Tugu mengenang Soe Hok Gie dan Idhan Lubis di puncak Mahameru
II,
selamat jalan, Gie..
sungguh aneh mengucap dua kata selamat pada jeda 24 jam yang singkat.
pertiwi tersenyum penuh syukur ketika mengingat ia pernah melahirkanmu.
meski dari tubuh renta penuh kelabunya,
tapi ia tidak pernah bersedih untukmu
lalu, hari ini
ia terdiam ketika teringat pada sayap-sayap kecil sang cupid yang tertatih menjamahmu di mahameru
III,
Gie..Gie..
lembah mandalawangi masih mengukir wangi abadi
mahameru juga tetap tegak nun jauh disana
hanya..
detik ini berubah kelam
jasadmu mengabur
tersisa abu semangat, yang kadang terlupa oleh kami
langit telah mengambil Gie
seperti katamu,
“semua akan tiba pada hari yang biasa, pada suatu ketika yang telah kita ketahui..”
tapi Gie..
negeri ini masih merindu semangat dan gebrakanmu
“kita tidak pernah menanam apa-apa, kita tidak akan kehilangan apa-apa”
IV,
Gie..
apa kau tahu dunia semakin tua dan lelah?

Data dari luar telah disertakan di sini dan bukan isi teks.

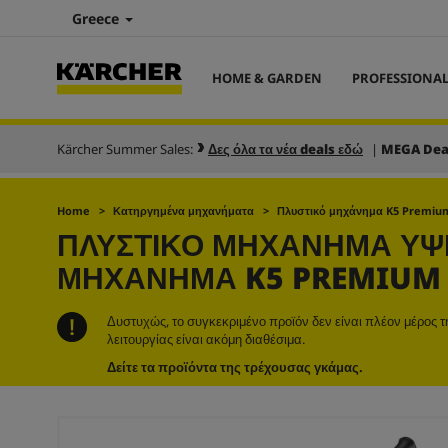
Greece
HOME & GARDEN
PROFESSIONA
Kärcher Summer Sales:
Δες όλα τα νέα deals εδώ
|
MEGA Dea
Home
Κατηργημένα μηχανήματα
Πλυστικό μηχάνημα K5 Premium 
ΠΛΥΣΤΙΚΌ ΜΗΧΆΝΗΜΑ ΥΨΗ
ΜΗΧΆΝΗΜΑ K5 PREMIUM 
Δυστυχώς, το συγκεκριμένο προϊόν δεν είναι πλέον μέρος 
λειτουργίας είναι ακόμη διαθέσιμα.
Δείτε τα προϊόντα της τρέχουσας γκάμας.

apa ada yang pernah mengabarimu?
tidakkah surat itu sampai, Gie?
atau pesan digital yang kuketik dari benda seGiempat di genggamanku?
suharto sudah lengser, Gie
rezim kuat itu sudah tumbang
ia runtuh oleh teman-teman yang serupa denganmu
sama ketika engkau mengkritisi soekarno
terlalu banyak kericuhan politik beberapa tahun terakhir
para pembesar masih sama ributnya menginginkan kursi nomor 1.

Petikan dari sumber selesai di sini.